Op seizoenbasis werd ree het hele jaar door in hoge mate geconsumeerd zonder daarbij een voorkeur voor juveniele dieren waar te nemen, i.e. het aandeel kalveren in het dieet was ongeveer even groot als het aandeel in de totale reeënpopulatie. In het geval van edelhert werd wel een voorkeur voor kalveren waargenomen, leidend tot een licht hogere consumptie van deze prooisoort tijdens de zomerperiode (zie ook par. 7.5 voor een Nederlands voorbeeld). Wildzwijn werd voornamelijk tijdens het voorjaar in het dieet aangetroffen wanneer biggen massaal in de populatie aanwezig zijn. Bovendien nam het aandeel wildzwijn gedurende de studieperiode duidelijk toe wanneer sprake was van een mastjaar (= een jaar waarin beuken en eiken veel vruchten produceren), gevolgd door een mildere winter, resulterend in een groter reproductiesucces. Voor ree en edelhert bleef de bijdrage eerder stabiel op jaarbasis.

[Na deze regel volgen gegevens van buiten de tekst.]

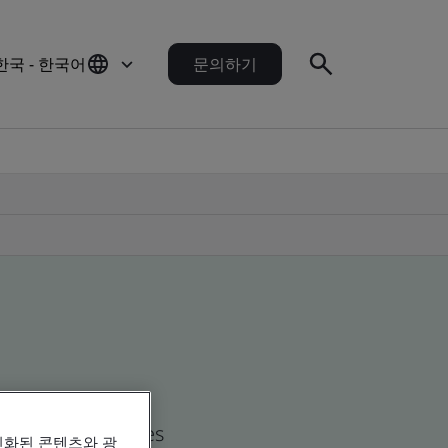
한국 - 한국어
문의하기
d global companies
인화된 콘텐츠와 광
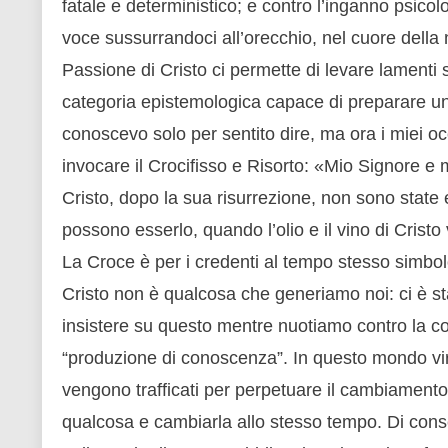
fatale e deterministico; e contro l’inganno psicol
voce sussurrandoci all’orecchio, nel cuore della 
Passione di Cristo ci permette di levare lamenti
categoria epistemologica capace di preparare un
conoscevo solo per sentito dire, ma ora i miei 
invocare il Crocifisso e Risorto: «Mio Signore e m
Cristo, dopo la sua risurrezione, non sono state 
possono esserlo, quando l’olio e il vino di Cristo
La Croce è per i credenti al tempo stesso simbol
Cristo non è qualcosa che generiamo noi: ci è sta
insistere su questo mentre nuotiamo contro la co
“produzione di conoscenza”. In questo mondo virtua
vengono trafficati per perpetuare il cambiamento 
qualcosa e cambiarla allo stesso tempo. Di cons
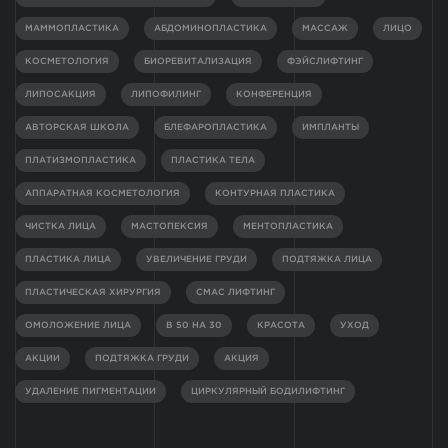
МАММОПЛАСТИКА
АБДОМИНОПЛАСТИКА
МАССАЖ
ЛИЦО
КОСМЕТОЛОГИЯ
БИОРЕВИТАЛИЗАЦИЯ
ФЭЙСЛИФТИНГ
ЛИПОСАКЦИЯ
ЛИПОФИЛИНГ
КОНФЕРЕНЦИЯ
АВТОРСКАЯ ШКОЛА
БЛЕФАРОПЛАСТИКА
ИМПЛАНТЫ
ПЛАТИЗМОПЛАСТИКА
ПЛАСТИКА ТЕЛА
АППАРАТНАЯ КОСМЕТОЛОГИЯ
КОНТУРНАЯ ПЛАСТИКА
ЧИСТКА ЛИЦА
МАСТОПЕКСИЯ
МЕНТОПЛАСТИКА
ПЛАСТИКА ЛИЦА
УВЕЛИЧЕНИЕ ГРУДИ
ПОДТЯЖКА ЛИЦА
ПЛАСТИЧЕСКАЯ ХИРУРГИЯ
СМАС ЛИФТИНГ
ОМОЛОЖЕНИЕ ЛИЦА
В 50 НА 30
КРАСОТА
УХОД
АКЦИИ
ПОДТЯЖКА ГРУДИ
АКЦИЯ
УДАЛЕНИЕ ПИГМЕНТАЦИИ
ЦИРКУЛЯРНЫЙ БОДИЛИФТИНГ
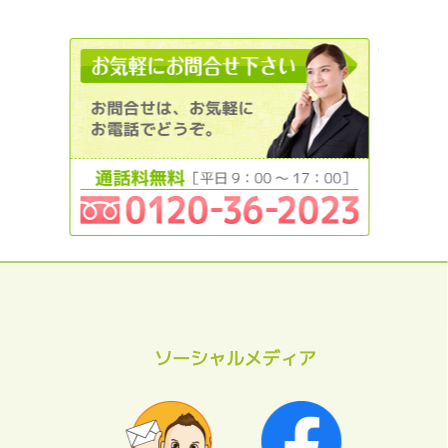
012036
ソーシャルメディア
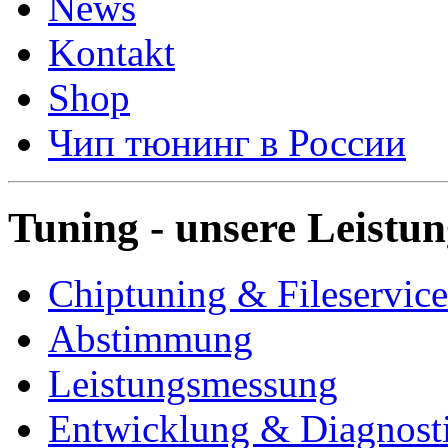
News
Kontakt
Shop
Чип тюнинг в России
Tuning - unsere Leistu
Chiptuning & Fileservice
Abstimmung
Leistungsmessung
Entwicklung & Diagnost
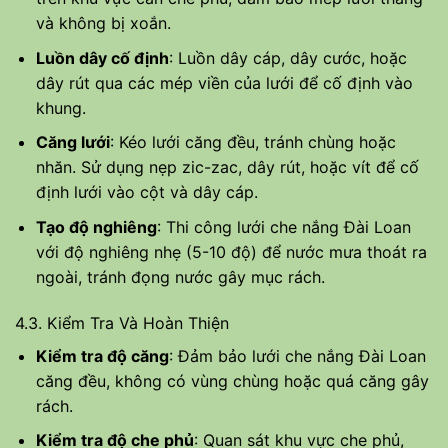
và không bị xoắn.
Luồn dây cố định
: Luồn dây cáp, dây cước, hoặc
dây rút qua các mép viền của lưới để cố định vào
khung.
Căng lưới
: Kéo lưới căng đều, tránh chùng hoặc
nhăn. Sử dụng nẹp zic-zac, dây rút, hoặc vít để cố
định lưới vào cột và dây cáp.
Tạo độ nghiêng
: Thi công lưới che nắng Đài Loan
với độ nghiêng nhẹ (5-10 độ) để nước mưa thoát ra
ngoài, tránh đọng nước gây mục rách.
4.3. Kiểm Tra Và Hoàn Thiện
Kiểm tra độ căng
: Đảm bảo lưới che nắng Đài Loan
căng đều, không có vùng chùng hoặc quá căng gây
rách.
Kiểm tra độ che phủ
: Quan sát khu vực che phủ,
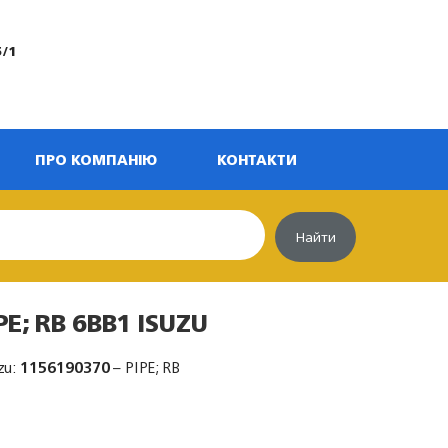
5/1
ПРО КОМПАНІЮ
КОНТАКТИ
Найти
PE; RB 6BB1 ISUZU
zu:
1156190370
– PIPE; RB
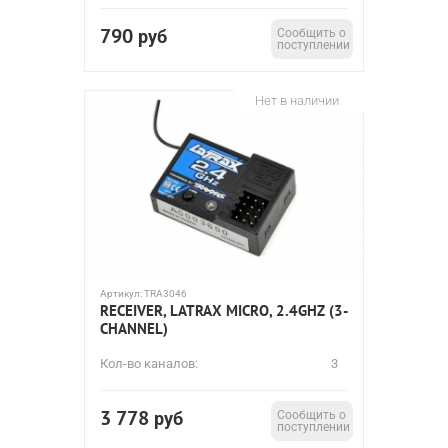
790
руб
Сообщить о
поступлении
Нет в наличии
Артикул:
TRA3046
RECEIVER, LATRAX MICRO, 2.4GHZ (3-
CHANNEL)
Кол-во каналов:
3
3 778
руб
Сообщить о
поступлении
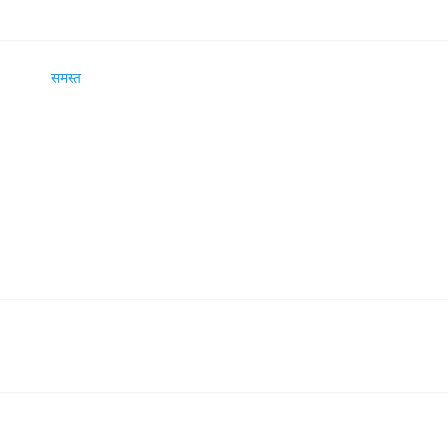
समस्त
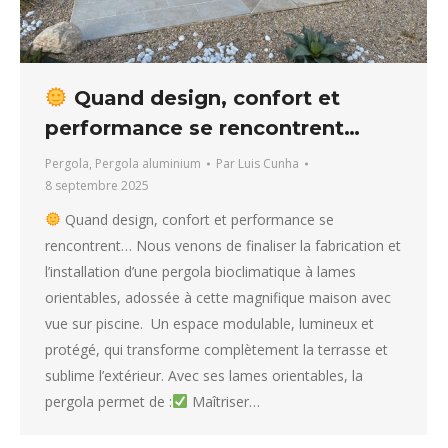
Quand design, confort et
performance se rencontrent…
Pergola
,
Pergola aluminium
Par
Luis Cunha
8 septembre 2025
Quand design, confort et performance se
rencontrent… Nous venons de finaliser la fabrication et
l’installation d’une pergola bioclimatique à lames
orientables, adossée à cette magnifique maison avec
vue sur piscine. Un espace modulable, lumineux et
protégé, qui transforme complètement la terrasse et
sublime l’extérieur. Avec ses lames orientables, la
pergola permet de :
Maîtriser…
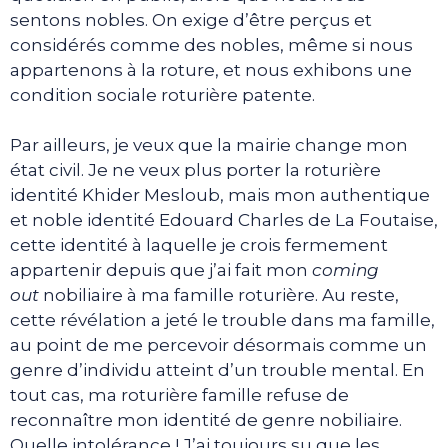
sentons nobles. On exige d’être perçus et
considérés comme des nobles, même si nous
appartenons à la roture, et nous exhibons une
condition sociale roturière patente.
Par ailleurs, je veux que la mairie change mon
état civil. Je ne veux plus porter la roturière
identité Khider Mesloub, mais mon authentique
et noble identité Edouard Charles de La Foutaise,
cette identité à laquelle je crois fermement
appartenir depuis que j’ai fait mon
coming
out
nobiliaire à ma famille roturière. Au reste,
cette révélation a jeté le trouble dans ma famille,
au point de me percevoir désormais comme un
genre d’individu atteint d’un trouble mental. En
tout cas, ma roturière famille refuse de
reconnaître mon identité de genre nobiliaire.
Quelle intolérance ! J’ai toujours su que les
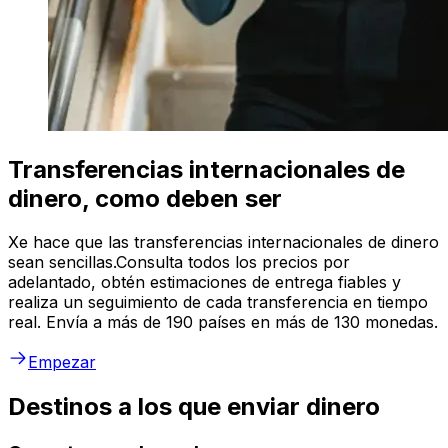
Transferencias internacionales de
dinero, como deben ser
Xe hace que las transferencias internacionales de dinero
sean sencillas.Consulta todos los precios por
adelantado, obtén estimaciones de entrega fiables y
realiza un seguimiento de cada transferencia en tiempo
real. Envía a más de 190 países en más de 130 monedas.
Empezar
Destinos a los que enviar dinero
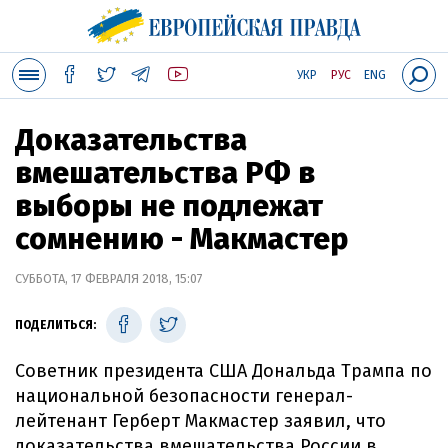
УКР
РУС
ENG
Доказательства
вмешательства РФ в
выборы не подлежат
сомнению - Макмастер
СУББОТА, 17 ФЕВРАЛЯ 2018, 15:07
ПОДЕЛИТЬСЯ:
Советник президента США Дональда Трампа по
национальной безопасности генерал-
лейтенант Герберт Макмастер заявил, что
доказательства вмешательства России в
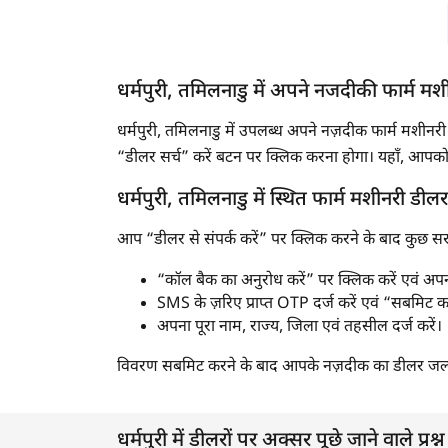
धर्मपुरी, तमिलनाडु में अपने नजदीकी फार्म मश
धर्मपुरी, तमिलनाडु में उपलब्ध अपने नज़दीक फार्म मशीन
“डीलर सर्च” करें बटन पर क्लिक करना होगा। यहाँ, आपको 
धर्मपुरी, तमिलनाडु में स्थित फार्म मशीनरी डीलर स
आप “डीलर से संपर्क करें” पर क्लिक करने के बाद कुछ सरल स
“कॉल बैक का अनुरोध करें” पर क्लिक करें एवं अपना
SMS के ज़रिए प्राप्त OTP दर्ज करें एवं “सबमिट क
अपना पूरा नाम, राज्य, जिला एवं तहसील दर्ज करें।
विवरण सबमिट करने के बाद आपके नज़दीक का डीलर जल्द 
धर्मपुरी में डीलरों पर अक्सर पूछे जाने वाले प्रश्न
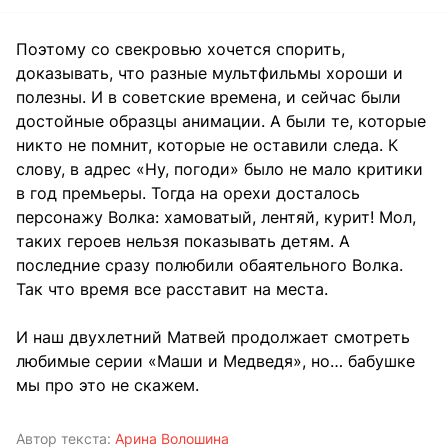
Поэтому со свекровью хочется спорить,
доказывать, что разные мультфильмы хороши и
полезны. И в советские времена, и сейчас были
достойные образцы анимации. А были те, которые
никто не помнит, которые не оставили следа. К
слову, в адрес «Ну, погоди» было не мало критики
в год премьеры. Тогда на орехи досталось
персонажу Волка: хамоватый, лентяй, курит! Мол,
таких героев нельзя показывать детям. А
последние сразу полюбили обаятельного Волка.
Так что время все расставит на места.
И наш двухлетний Матвей продолжает смотреть
любимые серии «Маши и Медведя», но… бабушке
мы про это не скажем.
Автор текста:
Арина Волошина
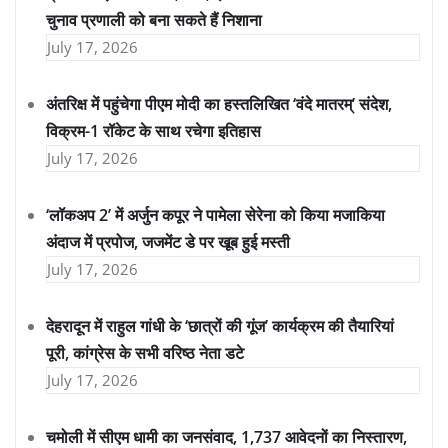
चुनाव प्रणाली को बना सकते हैं निशाना
July 17, 2026
अंतरिक्ष में पहुंचेगा पीएम मोदी का हस्तलिखित ‘वंदे मातरम्’ संदेश,
विक्रम-1 रॉकेट के साथ रचेगा इतिहास
July 17, 2026
‘लॉकअप 2’ में अर्जुन कपूर ने पामेला सेरेना को किया मजाकिया
अंदाज में प्रपोज, जजमेंट डे पर खूब हुई मस्ती
July 17, 2026
देहरादून में राहुल गांधी के ‘छात्रों की गूंज’ कार्यक्रम की तैयारियां
पूरी, कांग्रेस के सभी वरिष्ठ नेता डटे
July 17, 2026
चमोली में सीएम धामी का जनसंवाद, 1,737 आवेदनों का निस्तारण,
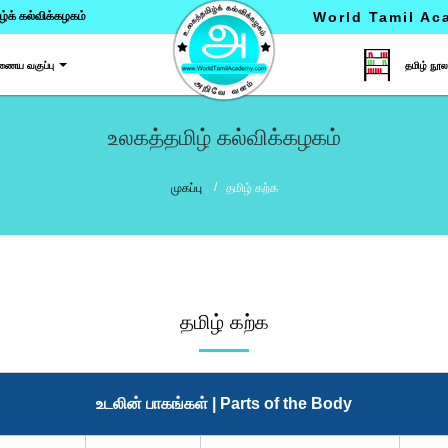
்க் கல்விக்கழகம்
World Tamil A
ைய வகுப்பு
தமிழ் நூல
உலகத்தமிழ் கல்விக்கழகம்
முகப்பு
தமிழ் கற்க
தமிழ் கற்க
உடலின் பாகங்கள் | Parts of the Body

Moeflon werd vooral bij aanvang van de studieperiode als prooi vastgesteld, waarna de soort in het wild grotendeels verdween (2001-02: 8,6%, 2001-21: 0,4%). Ook damhert maakte een klein deel van het dieet uit (5,9%), overeenkomstig met het lage aandeel in de wilde evenhoevigengemeenschap. Verder bestond het menu voornamelijk uit haasachtigen (3,2%). In Königsbrücker Heide, een van de geïnventariseerde natuurgebieden, bedroeg de geconsumeerde biomassa van bever 7,2% gedurende 2005-2014 (Holzapfel et al., 2017). In het gehele studiegebied leverde vee, overwegend schaap, slechts een beperkte bijdrage aan het dieet (1,6%). Mogelijk is dat lage percentage het gevolg van het gegeven dat de meeste wolven gevestigde dieren betreffen (dus geen zwervers) en tevens dat veehouders al vele jaren ervaring hebben met preventie. Kleine zoogdieren, vooral woelmuizen, werden af en toe teruggevonden in de uitwerpselen, maar maakten na omzetting tot biomassa slechts een miniem deel van het dieet uit. Voorts werden andere middelgrote zoogdieren, zoals muskusrat, vos, kat, wasbeerhond, vogels, vissen en vruchten (meestal appels) sporadisch waargenomen.
Vlaanderen
Ook in Vlaanderen werd reeds een eerste dieetanalyse uitgevoerd, gebruikmakend van de mechanische methode (Van der Veken et al., 2021). De frequentie van voorkomen (FO) werd berekend op basis van 140 uitwerpselen, aangetroffen binnen het wolventerritorium in Limburg. FO is het percentage monsters waarin een bepaalde prooisoort wordt aangetroffen op het totaalaantal onderzochte monsters. Deze methode heeft als nadeel dat een groter belang wordt gegeven aan kleinere prooisoorten (bv. haasachtigen en kleine zoogdieren), aangezien de hoeveelheid onverteerbaar materiaal (haren, boten tandfragmenten) per eenheid biomassa relatief toeneemt bij kleinere prooien.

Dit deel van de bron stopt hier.